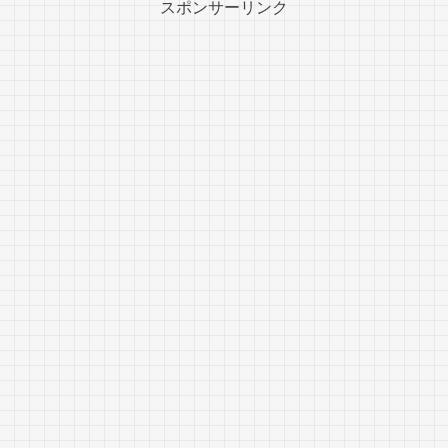
スポンサーリンク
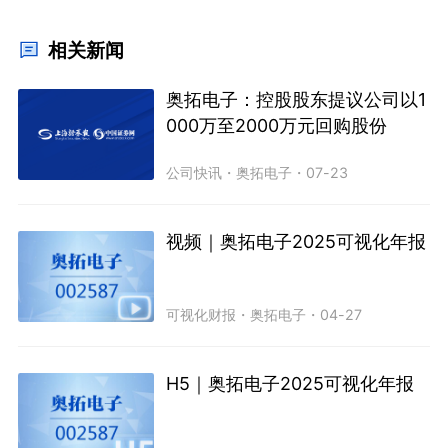
相关新闻
奥拓电子：控股股东提议公司以1
000万至2000万元回购股份
公司快讯
・
奥拓电子
・
07-23
视频｜奥拓电子2025可视化年报
可视化财报
・
奥拓电子
・
04-27
H5｜奥拓电子2025可视化年报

## What to work on
Pictures are to be dropped, and the remaining data set down exactly.

## Task answer
スポンサーリンク
相关新闻
奥拓电子：控股股东提议公司以1
000万至2000万元回购股份
公司快讯
・
奥拓电子
・
07-23
视频｜奥拓电子2025可视化年报
可视化财报
・
奥拓电子
・
04-27
H5｜奥拓电子2025可视化年报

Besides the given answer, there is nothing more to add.